O debate que travamos, em consequência, não é entre uma visão de "esquerda" e uma visão de "direita", ou mesmo sobre se o partido no governo perdeu seus compromissos programáticos. É sobre duas visões de esquerda, uma em mudança e outra tradicional. Trata-se, para nós do governo, de dar sentido no presente a uma utopia democrática de caráter reformista, que quer produzir conquistas civilizatórias que não tenham possibilidade de retrocesso -o retrocesso que ocorreu em todas revoluções ou "golpes" esquerdistas até hoje realizados.
Toda a esquerda, em escala mundial, está em processo de mudanças. Essas mudanças tanto podem se dar num sentido negativo e anti-humanista, como fez uma boa parte da social-democracia européia (que acabou renunciando à capacidade regulatória e distributiva que caracteriza o Estado moderno e se jogou na defesa do belicismo americano), como positivo.
Na verdade, não há nem precedente histórico nem uma teoria da transição de um modelo de modernização conservadora vinculados ao capital financeiro para um modelo produtivista de crescimento acelerado e inclusão social. Temos, ao mesmo tempo, que teorizar e praticar. Devemos fazê-lo com cautela para não jogar essa experiência fora. O dilema fundamental da esquerda, nesse contexto, é responder ao desafio posto pela contradição aguda entre inclusão e exclusão, que, não resolvido, só pode levar a soluções caudilhescas.

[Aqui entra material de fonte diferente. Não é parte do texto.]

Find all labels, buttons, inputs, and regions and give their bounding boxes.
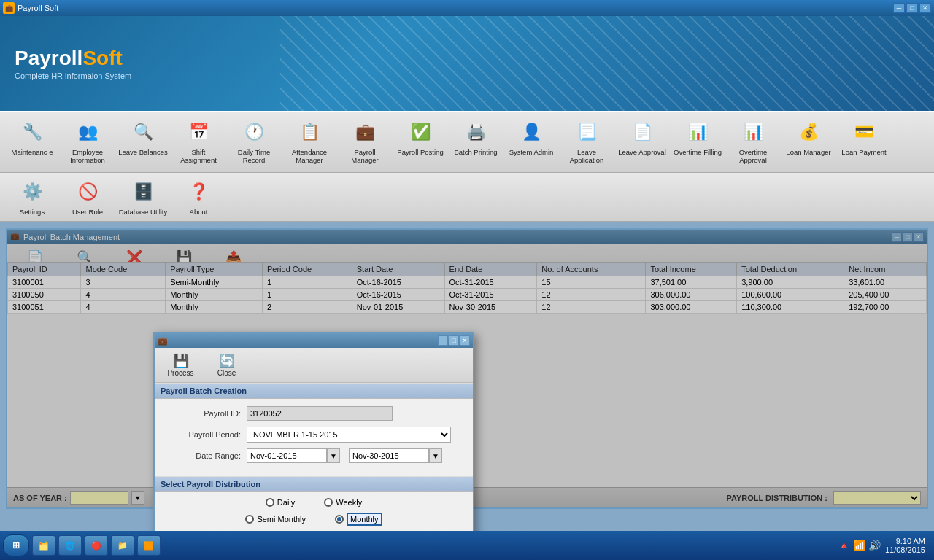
- database-utility-label: Database Utility: [119, 208, 168, 216]
- toolbar-item-daily-time[interactable]: 🕐 Daily Time Record: [228, 114, 280, 168]
- date-range-label: Date Range:: [166, 451, 247, 460]
- logo-area: PayrollSoft Complete HR informaion Syste…: [15, 47, 131, 80]
- payroll-id-row: Payroll ID:: [166, 406, 461, 421]
- radio-semi-monthly[interactable]: Semi Monthly: [245, 513, 306, 526]
- overtime-filing-label: Overtime Filling: [674, 148, 722, 156]
- modal-title-bar: 💼 ─ □ ✕: [155, 333, 473, 348]
- logo-soft: Soft: [82, 47, 122, 69]
- toolbar-item-payroll-manager[interactable]: 💼 Payroll Manager: [339, 114, 391, 168]
- toolbar-item-leave-approval[interactable]: 📄 Leave Approval: [616, 114, 668, 159]
- maintenance-label: Maintenanc e: [11, 148, 53, 156]
- date-to-picker[interactable]: ▼: [429, 448, 442, 463]
- app-icon: 💼: [3, 2, 15, 14]
- database-utility-icon: 🗄️: [128, 177, 158, 206]
- taskbar-explorer[interactable]: 🗂️: [32, 535, 55, 556]
- radio-monthly[interactable]: Monthly: [335, 513, 382, 526]
- process-icon: 💾: [173, 353, 189, 369]
- logo: PayrollSoft: [15, 47, 131, 70]
- process-label: Process: [167, 369, 193, 377]
- toolbar-item-about[interactable]: ❓ About: [172, 174, 225, 219]
- modal-close-button2[interactable]: 🔄 Close: [207, 351, 247, 379]
- toolbar-item-maintenance[interactable]: 🔧 Maintenanc e: [6, 114, 58, 159]
- payroll-period-select[interactable]: NOVEMBER 1-15 2015 NOVEMBER 16-30 2015 O…: [247, 427, 451, 443]
- toolbar-item-batch-printing[interactable]: 🖨️ Batch Printing: [449, 114, 502, 159]
- toolbar-item-employee[interactable]: 👥 Employee Information: [61, 114, 114, 168]
- toolbar-item-leave-balances[interactable]: 🔍 Leave Balances: [117, 114, 169, 159]
- modal-window-controls: ─ □ ✕: [438, 335, 470, 346]
- toolbar-item-attendance[interactable]: 📋 Attendance Manager: [283, 114, 336, 168]
- employee-icon: 👥: [73, 117, 102, 147]
- modal-maximize-button[interactable]: □: [449, 335, 459, 346]
- tray-icon-2: 📶: [853, 540, 865, 551]
- radio-semi-monthly-label: Semi Monthly: [257, 515, 306, 524]
- shift-label: Shift Assignment: [174, 148, 223, 165]
- radio-weekly-circle: [324, 498, 333, 507]
- main-content: 💼 Payroll Batch Management ─ □ ✕ 📄 New B…: [0, 222, 934, 531]
- loan-manager-label: Loan Manager: [786, 148, 830, 156]
- date-from-picker[interactable]: ▼: [327, 448, 340, 463]
- daily-time-label: Daily Time Record: [229, 148, 279, 165]
- app-header: PayrollSoft Complete HR informaion Syste…: [0, 16, 934, 111]
- overtime-approval-icon: 📊: [738, 117, 768, 147]
- payroll-posting-icon: ✅: [406, 117, 435, 147]
- radio-daily-circle: [266, 498, 274, 507]
- toolbar-item-loan-payment[interactable]: 💳 Loan Payment: [838, 114, 890, 159]
- taskbar-chrome[interactable]: 🌐: [58, 535, 82, 556]
- about-icon: ❓: [184, 177, 213, 206]
- radio-daily[interactable]: Daily: [266, 498, 295, 507]
- date-to-input[interactable]: [349, 448, 429, 463]
- maintenance-icon: 🔧: [18, 117, 47, 147]
- toolbar-item-overtime-filing[interactable]: 📊 Overtime Filling: [671, 114, 724, 159]
- main-toolbar: 🔧 Maintenanc e 👥 Employee Information 🔍 …: [0, 111, 934, 173]
- toolbar-item-payroll-posting[interactable]: ✅ Payroll Posting: [394, 114, 447, 159]
- radio-monthly-label: Monthly: [347, 513, 382, 526]
- close-button[interactable]: ✕: [919, 3, 931, 13]
- logo-payroll: Payroll: [15, 47, 82, 69]
- toolbar-item-user-role[interactable]: 🚫 User Role: [61, 174, 114, 219]
- taskbar: ⊞ 🗂️ 🌐 🔴 📁 🟧 🔺 📶 🔊 9:10 AM 11/08/2015: [0, 531, 934, 560]
- modal-title-icon: 💼: [158, 336, 168, 346]
- radio-semi-monthly-circle: [245, 515, 254, 524]
- tray-icons: 🔺 📶 🔊: [838, 540, 881, 551]
- payroll-manager-icon: 💼: [350, 117, 379, 147]
- radio-weekly[interactable]: Weekly: [324, 498, 362, 507]
- payroll-batch-creation-modal: 💼 ─ □ ✕ 💾 Process 🔄: [153, 332, 474, 542]
- attendance-icon: 📋: [295, 117, 324, 147]
- user-role-label: User Role: [72, 208, 103, 216]
- minimize-button[interactable]: ─: [893, 3, 905, 13]
- payroll-id-label: Payroll ID:: [166, 409, 247, 418]
- taskbar-app5[interactable]: 🟧: [137, 535, 161, 556]
- toolbar-item-shift[interactable]: 📅 Shift Assignment: [172, 114, 225, 168]
- modal-minimize-button[interactable]: ─: [438, 335, 448, 346]
- modal-close-button[interactable]: ✕: [460, 335, 470, 346]
- process-button[interactable]: 💾 Process: [161, 351, 201, 379]
- radio-row-1: Daily Weekly: [166, 498, 461, 507]
- loan-payment-label: Loan Payment: [841, 148, 886, 156]
- toolbar-item-settings[interactable]: ⚙️ Settings: [6, 174, 58, 219]
- date-display: 11/08/2015: [885, 545, 925, 554]
- maximize-button[interactable]: □: [906, 3, 918, 13]
- taskbar-folder[interactable]: 📁: [111, 535, 134, 556]
- modal-overlay: 💼 ─ □ ✕ 💾 Process 🔄: [7, 230, 927, 508]
- loan-manager-icon: 💰: [794, 117, 823, 147]
- taskbar-uc[interactable]: 🔴: [85, 535, 108, 556]
- payroll-period-label: Payroll Period:: [166, 430, 247, 439]
- toolbar-item-system-admin[interactable]: 👤 System Admin: [505, 114, 557, 159]
- tray-icon-3: 🔊: [868, 540, 881, 551]
- daily-time-icon: 🕐: [239, 117, 269, 147]
- employee-label: Employee Information: [63, 148, 112, 165]
- toolbar-item-loan-manager[interactable]: 💰 Loan Manager: [782, 114, 835, 159]
- date-from-input[interactable]: [247, 448, 327, 463]
- settings-label: Settings: [20, 208, 45, 216]
- toolbar-item-overtime-approval[interactable]: 📊 Overtime Approval: [727, 114, 779, 168]
- payroll-id-input[interactable]: [247, 406, 393, 421]
- toolbar-item-database-utility[interactable]: 🗄️ Database Utility: [117, 174, 169, 219]
- toolbar-item-leave-application[interactable]: 📃 Leave Application: [560, 114, 613, 168]
- start-button[interactable]: ⊞: [3, 534, 29, 556]
- system-tray: 🔺 📶 🔊 9:10 AM 11/08/2015: [838, 537, 931, 554]
- section2-header: Select Payroll Distribution: [155, 476, 473, 492]
- system-time: 9:10 AM 11/08/2015: [885, 537, 925, 554]
- payroll-manager-label: Payroll Manager: [340, 148, 390, 165]
- leave-approval-label: Leave Approval: [618, 148, 666, 156]
- leave-application-icon: 📃: [572, 117, 601, 147]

Esse confronto, se não for enfrentado na ação de governo, através de um novo modelo de desenvolvimento, com o apoio de vastos setores de todas as classes sociais, inclusive das trabalhadoras, que ainda vivem à sombra da lei e do direito e que cultuam, cada vez mais, a segurança como valor fundamental das suas vidas cotidianas, pode comprometer até mesmo a democracia política.


Tarso Genro, 56, advogado, é ministro da Secretaria Especial do Conselho de Desenvolvimento Econômico e Social da Presidência da República.